FEATURED ARTICLE
Tax Planning for Realized Gains and Ordinary Income
Tax planning strategies for realized gains and ordinary income
Tax planning strategies for realized gains and ordinary income
The generation-skipping transfer tax (the ”GST tax”) is a special 40% federal tax on wealth transfers to family members who are more than one generation below the transferor (i.e., a grandchild) or non-family members who are at least 37.5 years younger than the transferor. Few people have heard of it, even fewer understand how it works. The purpose of this article is to provide a broad introduction to the generation-skipping transfer tax so that readers have a basic understanding of what this tax is and how it applies.
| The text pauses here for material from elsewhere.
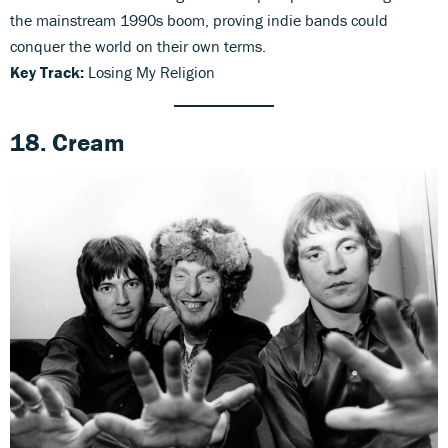
the mainstream 1990s boom, proving indie bands could
conquer the world on their own terms.
Key Track:
Losing My Religion
18. Cream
There are two other, much older federal taxes on wealth transfers: the estate tax and the gift tax. The estate tax is a 40% tax on a deceased person’s net worth in excess of the estate-tax exemption amount. In 2024, the exemption amount is $13.61 million per person, though it’s scheduled to be cut in half on January 1, 2026. The gift tax is also a 40% tax, but instead of applying to a deceased person’s net worth, it applies to gifts made during the giver’s lifetime. The gift tax and the estate tax share a single exemption amount. So, to the extent that you use gift-tax exemption during your lifetime, you reduce the estate-tax exemption that you have left over when you die.
The generation-skipping transfer tax was created to back stop these two other taxes and prevent people from being able to circumvent one or more layers of estate/gift tax. An example will help illustrate why Congress decided this new tax was needed.
Imagine that Andrew has a daughter named Yvonne and a $20 million estate. Assuming he’s already used up his estate-tax exemption, Andrew will only be able to leave $12 million to Yvonne after estate taxes ($20 million x (1-0.40)). If Yvonne wants to leave that $12 million to her son, Zach (Andrew’s grandson), again assuming she has no estate-tax exemption amount left and doesn’t earn any investment returns, Yvonne will be able to leave Zach only $7.2 million after taxes ($12 million x (1-0.40)). That’s 36% of the original amount Andrew left Yvonne! The other 64% was lost to two generations of estate taxes.
One interesting feature of both the gift tax and the estate tax is that they don’t differentiate based on the donee’s identity. So a gift to a grandchild is treated no differently than a gift to a child — e.g., you would pay a 40% gift/estate tax rate on gifts to either category of donees. Eventually, people realized that someone like Andrew could get around the second layer of estate tax on his daughter’s death by gifting assets directly to his grandchild. That way, while there would still be tax on Andrew’s death, there wouldn’t be any additional tax on Yvonne’s death, since the assets wouldn’t be passing through Yvonne’s estate. And so the “generation-skipping” transfer was born.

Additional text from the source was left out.